Gordon Brown's biggest problem lies with the state of the economy. As Andrew Rawnsley put it in last Sunday's Observer, 'The economy was the pillar of his reputation with the public.'
If Brown could turn the economy round, then many of the woes that have afflicted him since last autumn wouldn't look so bad. Easier said than done.
The problem is partly that the credit he got for a robust economy was always based on a con trick. What Brown did as chancellor was follow his Tory predecessor Ken Clarke in aligning Britain economically to the US.
Successive US administrations went along with the strategy pursued by Alan Greenspan, chairman of the Federal Reserve Board (the US central bank), of encouraging the financial markets to expand as fast as possible and drag the economy along behind them.
This worked in the US for a while. Piggybacking on the financial speculation machine delivered respectable economic growth in Britain – but at a price.
The apparent success of the policy was reflected in the City of London's boast of rivalling and then displacing Wall Street as the most important global financial centre.
But this meant an increasing divide between the south east and the rest of the country, plus a deepening gulf between rich and poor, which Brown's means-tested tax credits did nothing to reduce.
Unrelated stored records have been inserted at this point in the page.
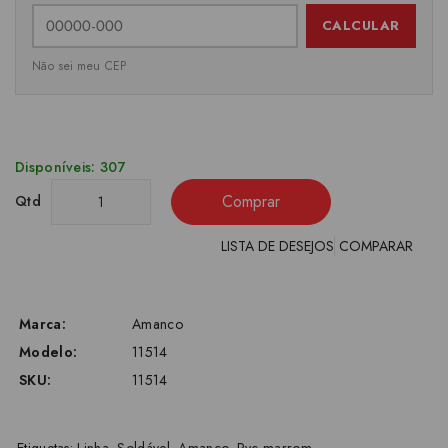
CALCULAR
Não sei meu CEP
Disponíveis: 307
Comprar
Qtd
LISTA DE DESEJOS
COMPARAR
Marca:
Amanco
Modelo:
11514
SKU:
11514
Moreover, the growing dependence of the British economy on finance means it is particularly vulnerable if the financial markets fall – which they have now done with a vengeance.
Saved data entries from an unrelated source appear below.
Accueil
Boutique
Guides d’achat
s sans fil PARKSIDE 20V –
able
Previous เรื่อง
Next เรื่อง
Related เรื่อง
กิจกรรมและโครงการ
Many commentators now say the worst of this crisis is over. What this really means is that the US state has made it clear that it will spend whatever is necessary to prevent the collapse of the banking system.
The effect, particularly since the Federal Reserve organised the rescue of the Bear Stearns investment bank in March, has been to reassure the financial markets.
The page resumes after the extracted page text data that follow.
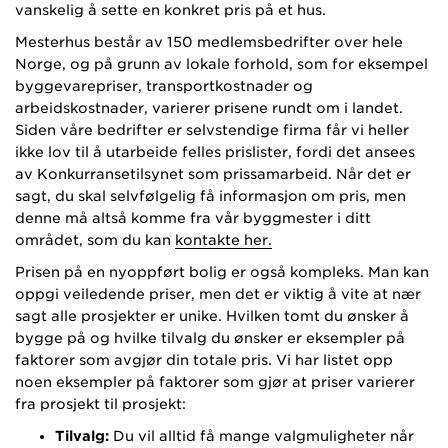
vanskelig å sette en konkret pris på et hus.
Mesterhus består av 150 medlemsbedrifter over hele
Norge, og på grunn av lokale forhold, som for eksempel
byggevarepriser, transportkostnader og
arbeidskostnader, varierer prisene rundt om i landet.
Siden våre bedrifter er selvstendige firma får vi heller
ikke lov til å utarbeide felles prislister, fordi det ansees
av Konkurransetilsynet som prissamarbeid. Når det er
sagt, du skal selvfølgelig få informasjon om pris, men
denne må altså komme fra vår byggmester i ditt
området, som du kan
kontakte her.
Prisen på en nyoppført bolig er også kompleks. Man kan
oppgi veiledende priser, men det er viktig å vite at nær
sagt alle prosjekter er unike. Hvilken tomt du ønsker å
bygge på og hvilke tilvalg du ønsker er eksempler på
faktorer som avgjør din totale pris. Vi har listet opp
noen eksempler på faktorer som gjør at priser varierer
fra prosjekt til prosjekt:
Tilvalg:
Du vil alltid få mange valgmuligheter når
The Bank of England, in a more hesitant and confused way, has been trying to do the same thing. An example is the much-touted £50 billion plus scheme to lend government money to banks on the strength of the mortgages they hold.
Mervyn King, the governor of the Bank of England, tried to stick to official free market ideology and initially resisted pressures to bail out banks. But the severity of the crisis has forced him to change course.
But state rescues of the banking system don't mean the crisis is over. In all probability, it has only just begun. Financial Times columnist Wolfgang Münchau says it won't be as severe as the Great Depression of the 1930s 'but it might last longer'.
So far it has been the financial system that has been in trouble. How much damage will this cause to the 'real' economy, where goods and services are produced and distributed?
The most important links are provided by the banks and the housing market. The banks have lost vast amounts in bad loans and so are cutting back on lending. This will reduce both investment and consumer spending.
House prices are falling on both sides of the Atlantic. During the boom households borrowed and spent money on the strength of rising house prices.
Now the process is going into reverse as consumers, feeling poorer because the value of their homes has fallen and because of rising inflation, are cutting down on what they spend.
In the US the debate among economists is about how severe the recession will be, not whether it will happen. The same forces are already at work slowing the economy down here in Britain.
Brown and King will find it harder to throw money at the economy than their US counterparts. The government is already under fire from the right for spending and taxing too much.
And the fact that the rate of inflation is rising to levels not seen for two decades is making the Bank of England reluctant to cut interest rates sharply. The economy isn't going to come to Gordon Brown's rescue.